Ao contrário do que se pensa, essa avaliação prévia não significa nenhuma falta de fé, mas trata-se de um exame inteligente da posição atual da pessoa e do objetivo que ela deseja alcançar. Uma atitude assim evita que se tomem decisões motivadas por meras emoções ou sentimentos humanos, como tem acontecido nos matrimônios, por exemplo, quando as pessoas se casam motivadas apenas pelos sentimentos do coração e, no entanto, após um breve período de vida conjugal acabam se separando.
Ora, a grande virtude da fé verdadeira é justamente a perseverança naquilo que se propõe a conquistar. Nesse aspecto, há que se estar convicto dela e com os olhos fitos no objetivo. Por isso, aqueles que verdadeiramente estão vivendo pela fé sabem em quem têm crido e não desanimam nunca. Pelo contrário, o objetivo final faz parte do seu ser espiritual, e não dá descanso à sua alma enquanto não alcançá-lo!
Quando há falta de garra para manter-se na luta é porque o alvo a alcançar é apenas uma aventura e não uma determinação, ou seja: a pessoa tenta para ver o que vai dar. Se der certo, amém. Mas se não der... paciência! Assim sendo, fica caracterizado que a fé em que se está sustentado não é a sobrenatural, mas sim a fé natural.
Apesar de o Senhor referir-se ao preço do discipulado, mesmo assim, devemos tomar esse ensinamento e praticá-lo quanto a tudo o que diz respeito à vida pela fé, porque a fé sobrenatural dá uma visão geral daquilo que é invisível.

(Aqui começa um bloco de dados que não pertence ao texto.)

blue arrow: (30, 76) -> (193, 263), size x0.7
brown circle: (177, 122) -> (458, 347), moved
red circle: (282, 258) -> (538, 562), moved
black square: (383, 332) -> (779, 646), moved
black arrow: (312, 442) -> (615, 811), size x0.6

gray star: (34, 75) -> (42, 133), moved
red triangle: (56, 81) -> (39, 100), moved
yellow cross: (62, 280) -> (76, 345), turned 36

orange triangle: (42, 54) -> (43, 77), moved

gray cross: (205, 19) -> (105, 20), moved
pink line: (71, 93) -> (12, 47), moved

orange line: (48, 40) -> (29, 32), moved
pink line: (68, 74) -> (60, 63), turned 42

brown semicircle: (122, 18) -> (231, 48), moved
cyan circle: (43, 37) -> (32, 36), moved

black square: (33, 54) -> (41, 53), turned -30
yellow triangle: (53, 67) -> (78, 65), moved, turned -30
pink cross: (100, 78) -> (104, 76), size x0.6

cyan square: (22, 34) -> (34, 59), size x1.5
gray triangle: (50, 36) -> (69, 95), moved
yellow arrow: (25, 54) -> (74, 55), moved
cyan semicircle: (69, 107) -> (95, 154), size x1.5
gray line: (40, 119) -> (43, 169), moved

Muitos, no afã de obterem conquistas rápidas e movidas pelo entusiasmo, se lançaram de corpo e alma, mas acabaram desconsolados e desanimados na fé.

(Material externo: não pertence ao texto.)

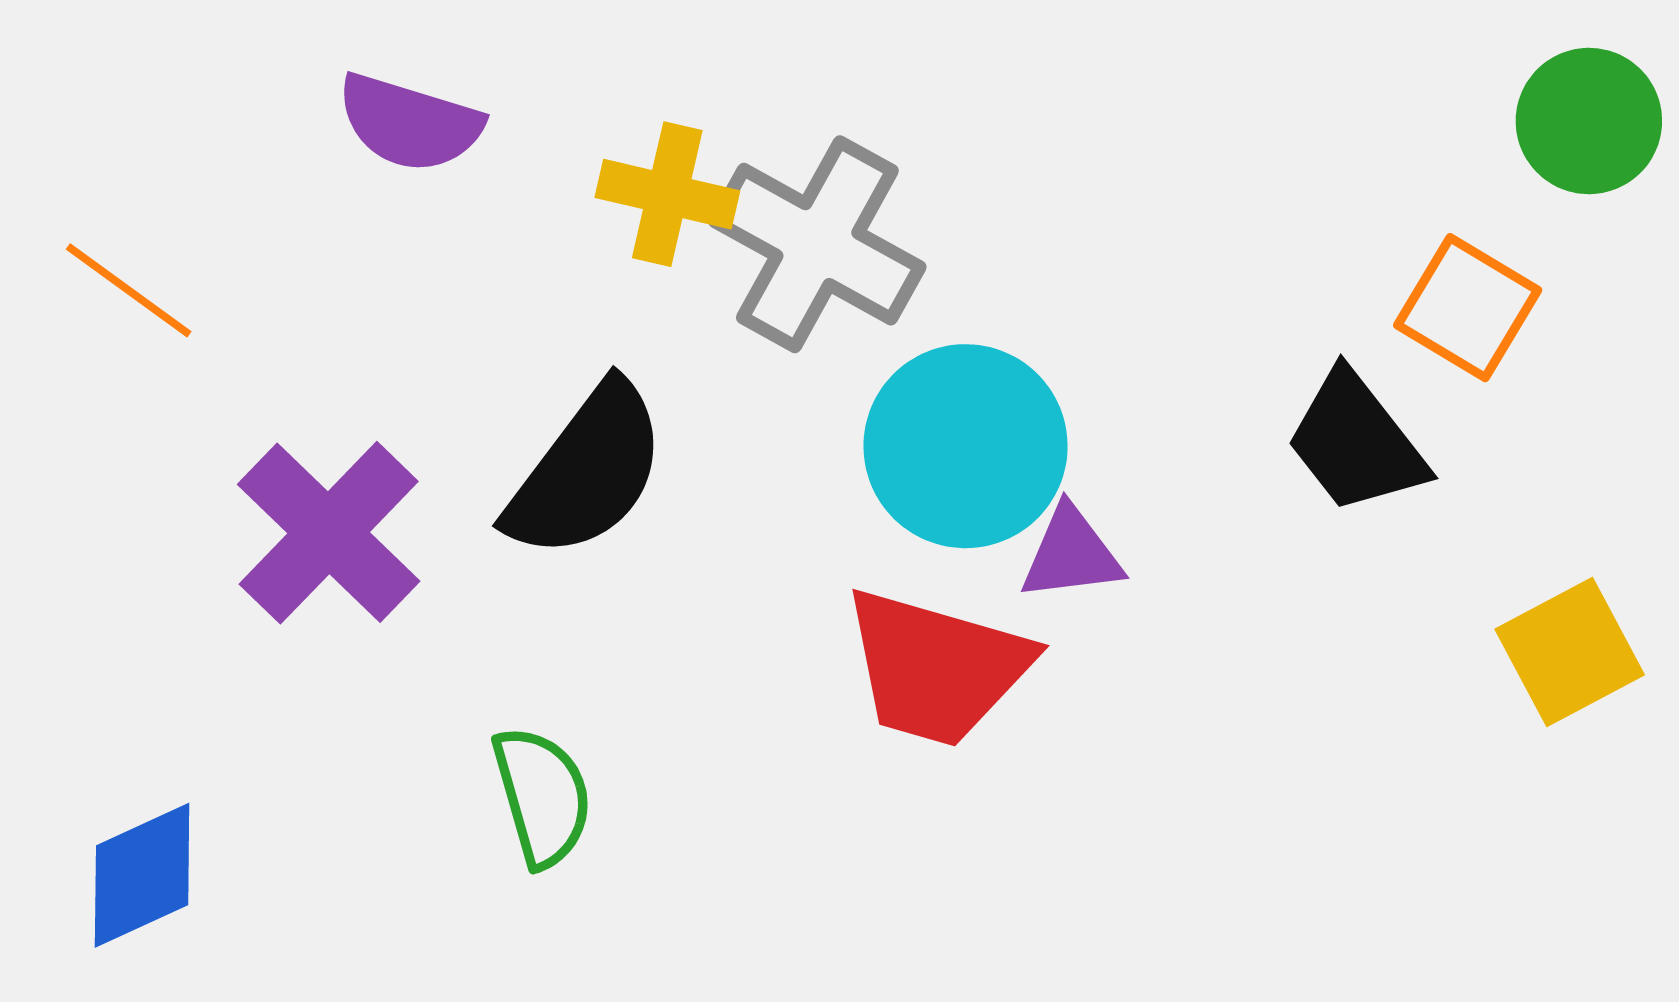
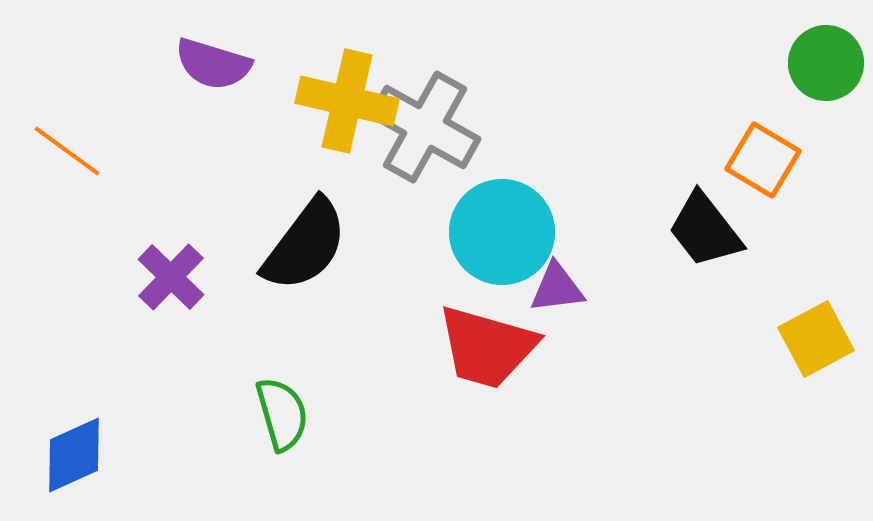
yellow cross: (667, 194) -> (347, 101), size x1.4
purple cross: (329, 533) -> (171, 277), size x0.7

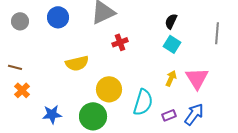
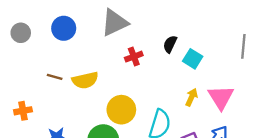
black semicircle: (171, 21) -> (170, 44), moved
brown line: (15, 67) -> (55, 77), moved
orange cross: (22, 90) -> (23, 111), turned 35

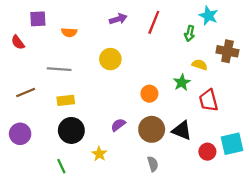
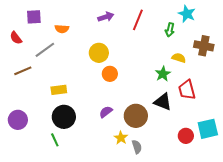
gray line: (59, 69) -> (45, 50), moved, turned -40
brown line: (26, 93) -> (23, 71), moved
orange circle: (149, 94) -> (110, 74), moved
black triangle: (182, 130) -> (163, 102), moved
yellow star: (99, 154) -> (121, 138), moved
green line: (61, 166) -> (55, 140), moved

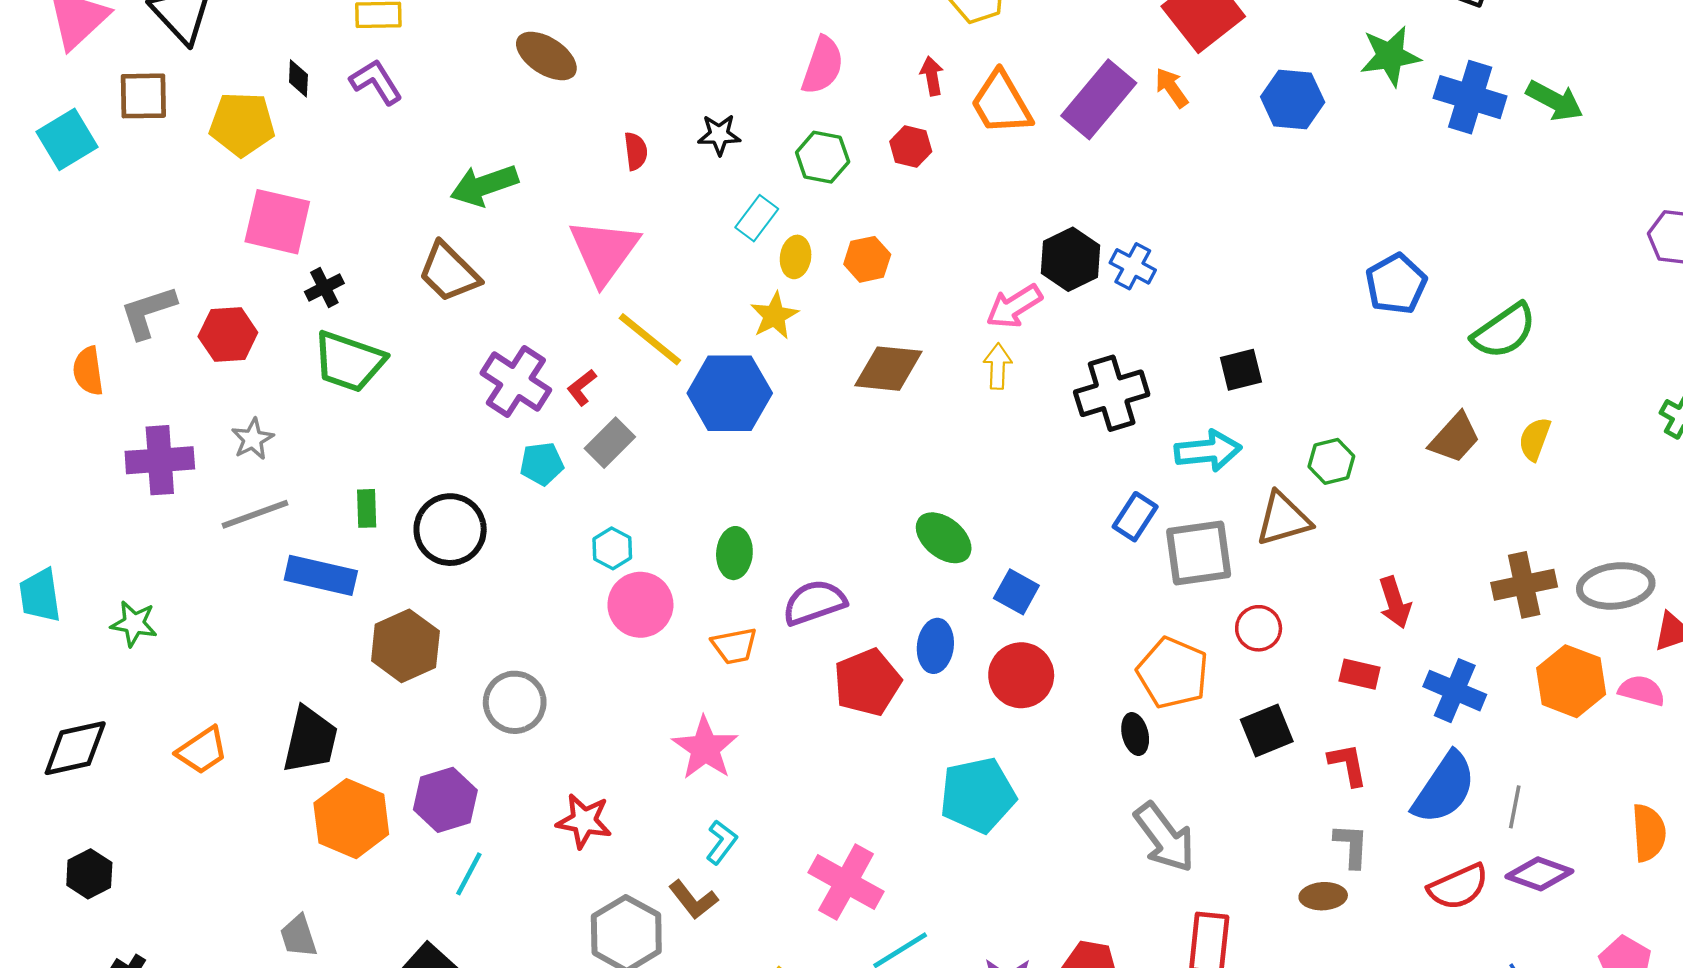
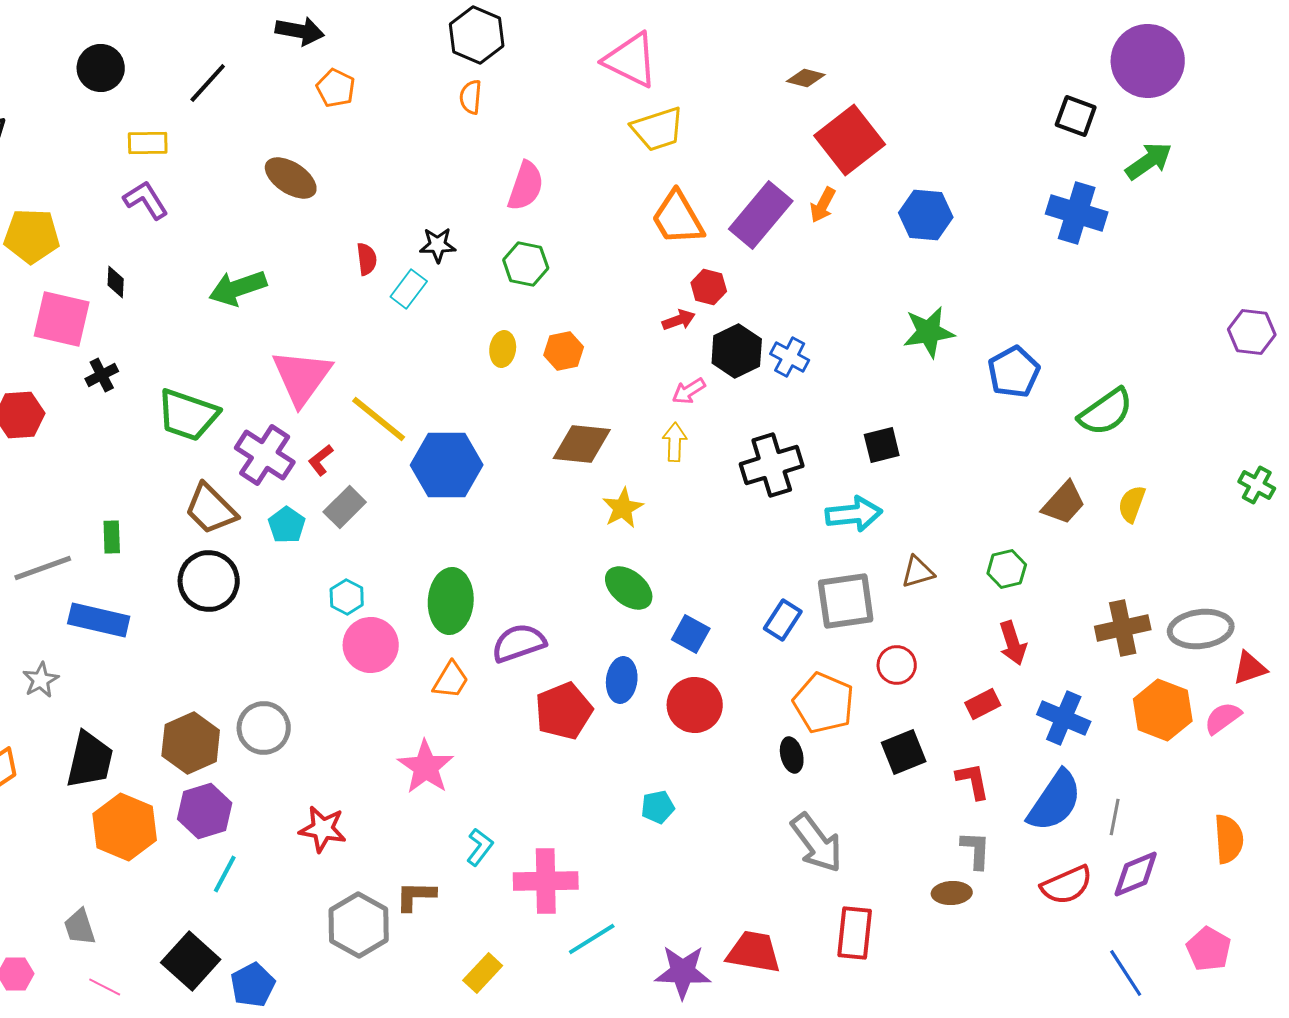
green star: (1390, 56) -> (929, 332), moved
red arrow: (932, 76) -> (679, 320), moved, turned 80
black diamond: (298, 78) -> (116, 282), moved
orange arrow: (1172, 88) -> (823, 205), turned -117
green arrow: (1555, 101) -> (1149, 161), moved, turned -63
red hexagon: (911, 146) -> (709, 287), moved
cyan rectangle: (757, 218) -> (409, 289), moved
pink triangle: (604, 251) -> (302, 377), moved
brown trapezoid: (449, 272) -> (211, 509), moved
pink arrow: (1014, 306) -> (689, 391), size x0.7
yellow star: (774, 316) -> (623, 508), moved
green trapezoid: (349, 362) -> (188, 415), moved
gray star: (253, 439) -> (41, 680), moved
green hexagon: (1331, 461) -> (1007, 569), moved
cyan pentagon: (542, 464) -> (287, 525), turned -30
green rectangle: (367, 508) -> (112, 537), moved
blue rectangle: (1135, 517) -> (783, 620), moved
brown triangle: (1283, 519) -> (918, 572), size x0.7
green ellipse: (734, 553) -> (451, 601), size x1.5
brown hexagon: (405, 646) -> (191, 743), moved
orange trapezoid: (734, 646) -> (451, 680), turned -48
red rectangle: (1360, 674) -> (983, 704), turned -40
pink semicircle: (1642, 691) -> (1223, 718), turned -51
cyan pentagon: (978, 795) -> (658, 807), size x0.5
cyan L-shape: (722, 842) -> (480, 847), moved
purple diamond: (1539, 874) -> (1136, 874), turned -42
pink cross: (846, 882) -> (546, 881), turned -30
brown L-shape: (693, 900) -> (416, 896), turned 129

A necessidade de conhecer a própria situação, saber qual é a posição atual, e onde se deseja chegar, é fundamental para toda e qualquer conquista. A pessoa que deseja conquistar tudo pela fé tem que ter consciência de estar vivendo na fé, com fé e pela fé sobrenatural na Palavra de Deus; do contrário, qualquer atitude que ela tomar sem essa qualidade de fé vai resultar em fracasso.
O grande erro de muitos pastores é enfatizar as maravilhosas promessas de Deus e omitir as condições que as mesmas requerem. Assim, a igreja torna-se flutuante, isto é, gente que vem, gente que vai, e na quantidade de gente há pouca qualidade de convertidos. Muita quantidade, mas pouca qualidade.
Dentre aqueles que são convencidos, e não convertidos, a preocupação constante é uma só: conquistar bens materiais pela fé, e por que a sua fé não está alicerçada na Rocha, todo e qualquer "ventinho" é capaz de levá-los ao chão. Por isso, é absolutamente necessário que cada membro da igreja cristã examine-se a si mesmo a fim de avaliar se a sua própria posição ou a sua fé satisfaz plenamente as condições exigidas pela Palavra de Deus.